On 17 May 2021, the 9th Xixian Forum of Income Distribution and Public Finance co-organized by the School of Public Finance and Taxation of ZUEL and the Innovation Base for Income Distribution and Public Finance, was successfully held in Conference Room 127 of Wenqin Building. As the keynote speaker of the forum, Dr. Zou Wei, jointly trained by Sun Yat-sen University and the National University of Singapore, gave an academic talk entitled Attention Online, Abatement Offline: A National Experiment on Social Media in China. The forum was chaired by Professor Lu Yuanping, Executive Deputy Director of the Innovation Base for Income Distribution and Public Finance. Zhang Jinke, Vice Dean of the Institute of Social Sciences, Zhao Ying, Associate Professor of the School of Public Finance and Taxation, and researchers Dr. Wan Xin, Dr. Zhang Fan and Dr. Liu Erpeng participated in the forum.

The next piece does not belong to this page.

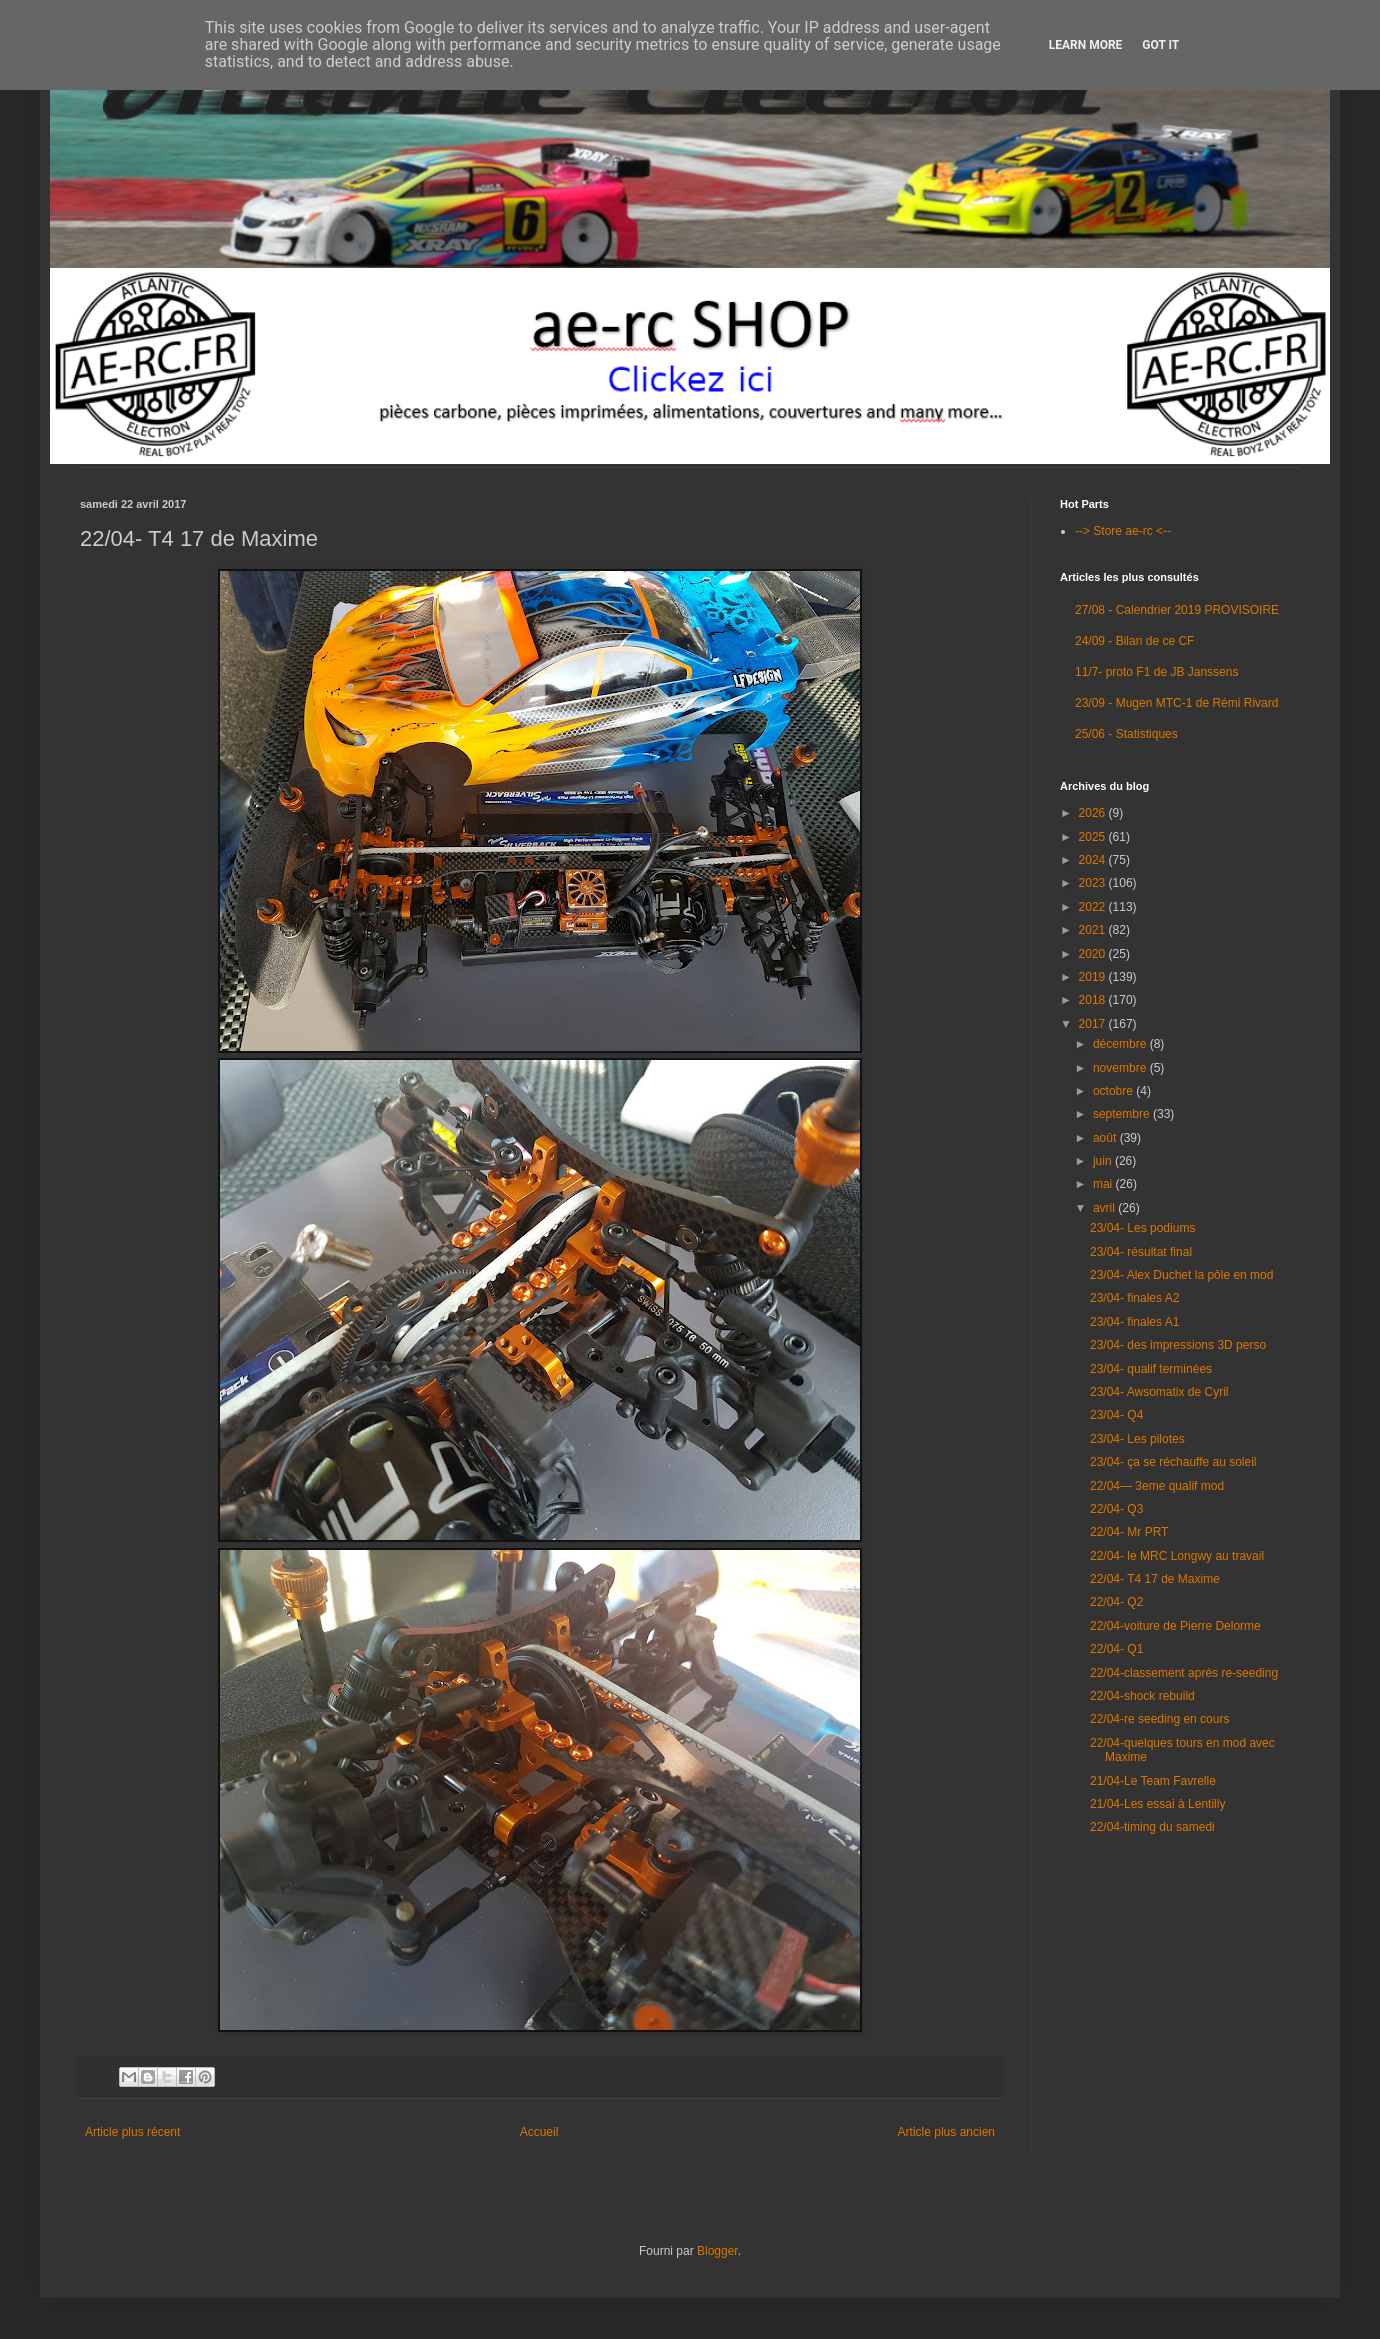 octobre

During the forum's exchange presentation, Dr. Zou Wei examined the impact of exogenous social media shocks on corporate and government behaviour, using the dissemination of a famous environmental documentary in 2015 as a backdrop. Dr. Zou presented his research in terms of literature and background, hypothesis and empirical strategy, empirical results, analysis of impact mechanisms, and key findings. The rapid development of social media as an important information dissemination channel has effectively increased public awareness and participation in social issues. This paper investigates empirically the impact of social media on corporate pollution emissions, based on a comprehensive dataset of corporate pollution emissions, as well as data related to various social media activities and government regulatory actions. The results show that public awareness of the documentary and extensive engagement on social media has led to significant reductions in pollutant emissions from local businesses. In conclusion, the environmental documentary is a more flexible way to raise social awareness of environmental protection, thus achieving the effect of promoting better environmental quality.

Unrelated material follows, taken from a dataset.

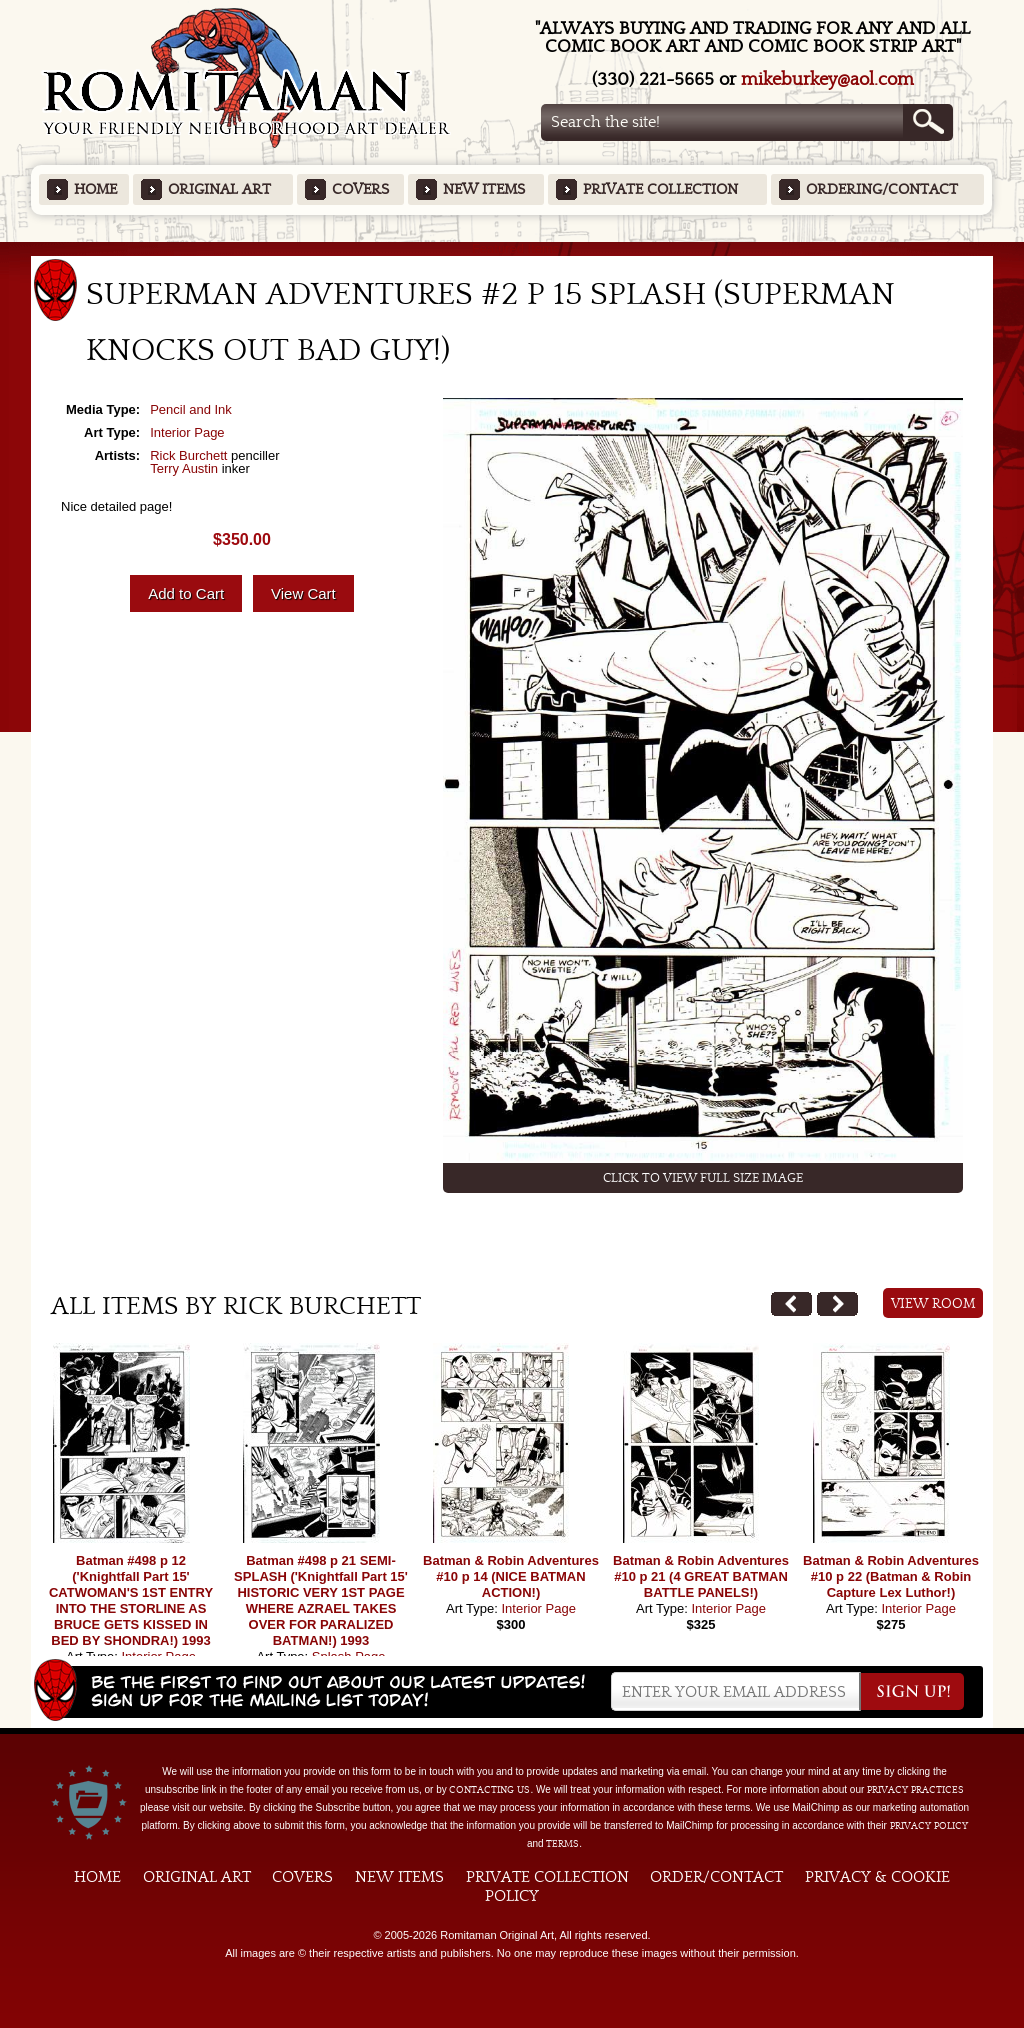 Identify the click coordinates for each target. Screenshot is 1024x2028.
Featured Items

In closing, Dr. Zou summarises and expands on his findings that monitoring environmental pollution issues through social media channels such as microblogs and government message boards can effectively reduce corporate environmental pollution problems. In the meantime, to respond positively to the strong public demand for environmental protection issues, social media activities will also prompt local governments to increase penalties for environmental pollution and improve the legal system for environmental protection.